We note that Arizona has two anti-deficiency statutes: (1) A.R.S. § 33-729(A), which applies to purchase money mortgages and purchase money deeds of trust that are judicially foreclosed, Baker v. Gardner, 160 Ariz. 98, 770 P.2d 766 (1988); and (2) A.R.S. § 33-814(G), for deeds of trust foreclosed by trustee’s sale whether or not they secure purchase money obligations. And both anti-deficiency statutes prohibit the entry of a deficiency judgment after the forced sale of a parcel of "property of two and one-half acres or less which is limited to and utilized for either a single one-family or a single two-family dwelling.” A.R.S. §§ 33-729(A) and -814(G). Arizona also has an election of remedies statute applicable to mortgages. Under A.R.S. § 33-722, a mortgagee can sue to judicially foreclose its mortgage or can sue on the note and waive the mortgage, but it cannot maintain both actions simultaneously. See Tanque Verde Anesthesiologists L.T.D. Profit Sharing Plan v. Proffer Group, Inc., 172 Ariz. 311, 313, 836 P.2d 1021, 1023 (App.1992).
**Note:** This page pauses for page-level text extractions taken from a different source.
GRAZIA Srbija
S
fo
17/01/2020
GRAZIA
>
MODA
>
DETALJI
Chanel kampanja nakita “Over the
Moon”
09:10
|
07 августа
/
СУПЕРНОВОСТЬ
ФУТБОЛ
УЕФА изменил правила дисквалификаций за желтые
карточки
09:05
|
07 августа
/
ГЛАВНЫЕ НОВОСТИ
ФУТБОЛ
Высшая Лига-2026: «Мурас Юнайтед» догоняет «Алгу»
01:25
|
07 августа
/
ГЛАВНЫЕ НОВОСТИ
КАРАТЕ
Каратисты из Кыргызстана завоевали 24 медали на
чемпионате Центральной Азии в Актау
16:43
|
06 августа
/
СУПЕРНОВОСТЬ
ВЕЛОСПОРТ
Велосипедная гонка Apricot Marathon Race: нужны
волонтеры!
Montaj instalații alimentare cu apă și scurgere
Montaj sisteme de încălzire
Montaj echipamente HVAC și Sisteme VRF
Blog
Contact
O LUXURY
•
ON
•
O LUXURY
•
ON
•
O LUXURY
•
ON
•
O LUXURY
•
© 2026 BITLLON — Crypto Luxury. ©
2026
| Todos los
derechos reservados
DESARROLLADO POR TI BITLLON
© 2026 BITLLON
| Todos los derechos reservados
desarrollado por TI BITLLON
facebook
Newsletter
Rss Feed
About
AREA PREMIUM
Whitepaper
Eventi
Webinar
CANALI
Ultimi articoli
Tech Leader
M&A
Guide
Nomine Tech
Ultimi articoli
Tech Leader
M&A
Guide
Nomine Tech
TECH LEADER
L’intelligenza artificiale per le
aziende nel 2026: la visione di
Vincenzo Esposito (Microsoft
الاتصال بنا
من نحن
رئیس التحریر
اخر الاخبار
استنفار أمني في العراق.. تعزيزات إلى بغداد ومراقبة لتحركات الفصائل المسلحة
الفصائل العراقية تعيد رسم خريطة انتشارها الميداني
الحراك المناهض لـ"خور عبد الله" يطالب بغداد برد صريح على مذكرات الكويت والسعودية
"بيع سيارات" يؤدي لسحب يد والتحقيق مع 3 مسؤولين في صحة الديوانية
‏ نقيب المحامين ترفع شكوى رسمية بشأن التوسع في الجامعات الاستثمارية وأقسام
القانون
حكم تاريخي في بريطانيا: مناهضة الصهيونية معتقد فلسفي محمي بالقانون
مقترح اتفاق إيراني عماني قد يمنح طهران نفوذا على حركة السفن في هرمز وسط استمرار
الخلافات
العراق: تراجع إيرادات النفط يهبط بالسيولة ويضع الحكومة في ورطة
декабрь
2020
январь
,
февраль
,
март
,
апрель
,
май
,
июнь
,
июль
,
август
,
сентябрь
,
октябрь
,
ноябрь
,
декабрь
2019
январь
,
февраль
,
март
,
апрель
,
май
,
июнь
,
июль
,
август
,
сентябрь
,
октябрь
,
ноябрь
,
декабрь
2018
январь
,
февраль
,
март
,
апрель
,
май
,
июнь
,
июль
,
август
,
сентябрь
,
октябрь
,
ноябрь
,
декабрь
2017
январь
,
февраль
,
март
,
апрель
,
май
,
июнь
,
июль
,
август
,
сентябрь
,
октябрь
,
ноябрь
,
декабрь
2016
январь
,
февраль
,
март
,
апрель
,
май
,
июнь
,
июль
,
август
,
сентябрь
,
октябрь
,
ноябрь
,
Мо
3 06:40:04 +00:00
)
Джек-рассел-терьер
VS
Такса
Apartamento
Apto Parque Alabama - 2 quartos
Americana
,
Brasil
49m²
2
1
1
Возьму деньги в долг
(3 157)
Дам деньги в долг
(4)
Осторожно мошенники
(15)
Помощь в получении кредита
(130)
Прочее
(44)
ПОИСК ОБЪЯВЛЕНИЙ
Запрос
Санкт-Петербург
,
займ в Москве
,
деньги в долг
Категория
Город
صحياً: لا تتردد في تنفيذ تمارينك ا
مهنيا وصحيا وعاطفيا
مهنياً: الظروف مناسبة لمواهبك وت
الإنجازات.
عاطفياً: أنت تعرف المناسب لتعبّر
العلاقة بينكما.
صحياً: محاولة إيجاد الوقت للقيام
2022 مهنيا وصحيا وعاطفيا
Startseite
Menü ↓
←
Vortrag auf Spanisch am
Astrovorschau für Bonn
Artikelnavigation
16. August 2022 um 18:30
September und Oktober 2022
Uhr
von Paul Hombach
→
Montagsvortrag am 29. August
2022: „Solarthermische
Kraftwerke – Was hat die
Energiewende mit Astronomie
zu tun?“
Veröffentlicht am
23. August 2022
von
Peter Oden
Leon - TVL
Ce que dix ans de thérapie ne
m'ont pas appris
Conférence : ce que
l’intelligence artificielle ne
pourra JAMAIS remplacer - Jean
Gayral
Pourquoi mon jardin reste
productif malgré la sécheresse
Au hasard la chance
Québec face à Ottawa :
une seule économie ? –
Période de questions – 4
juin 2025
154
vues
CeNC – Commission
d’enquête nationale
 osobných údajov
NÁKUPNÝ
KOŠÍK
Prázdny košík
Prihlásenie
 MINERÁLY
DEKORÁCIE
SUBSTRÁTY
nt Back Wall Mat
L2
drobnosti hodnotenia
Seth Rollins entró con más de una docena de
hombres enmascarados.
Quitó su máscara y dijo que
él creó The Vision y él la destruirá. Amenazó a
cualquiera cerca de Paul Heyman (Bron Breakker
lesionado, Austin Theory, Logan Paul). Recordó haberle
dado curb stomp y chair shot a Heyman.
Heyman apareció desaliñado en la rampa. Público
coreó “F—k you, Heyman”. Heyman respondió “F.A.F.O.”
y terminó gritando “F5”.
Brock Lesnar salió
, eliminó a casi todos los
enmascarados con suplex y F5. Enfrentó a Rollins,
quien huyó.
. This arbitration issue has previously been resolved against National Bank twice in memorandum decisions by this court. See Nat. Bank of Ariz. v. Stockton, 1 CA-CV 09-0692, 2011 WL 553226 (Ariz.App. Feb. 17, 2011) and Nat. Bank of Ariz. v. Lee, 2 CA-CV 2009-0158, 2010 WL 2501476 (Ariz.App. June 21, 2010).

. This result is consistent with one of the cardinal rules of interpretation, ejusdem generis, which provides that "when a general word or phrase follows a list of specifics, the general word or phrase will be interpreted to include only items of the same type as those listed." Black’s Law Dictionary 556 (8th ed. 2004). Here, Section 7(e) of the arbitration provision provides "any provisional or ancillary remedies including but not limited to injunctive relief, foreclosure, sequestration, attachment, replevin, garnishment, or the appointment of a receiver.” These ancillary or provisional remedies are all equitable remedies.

. The trial court found that A.R.S. § 33-814(A), "Within ninety days after the date of the sale of trust property under a trust deed ... an action may be maintained to recover a deficiency judgment,” supported the dismissal here because an "action” is necessarily a "matter proceeding in court____” This begs the question. The purpose of arbitration is to avoid unnecessary litigation. To require litigation where the parties have explicitly agreed to arbitration is counterintuitive.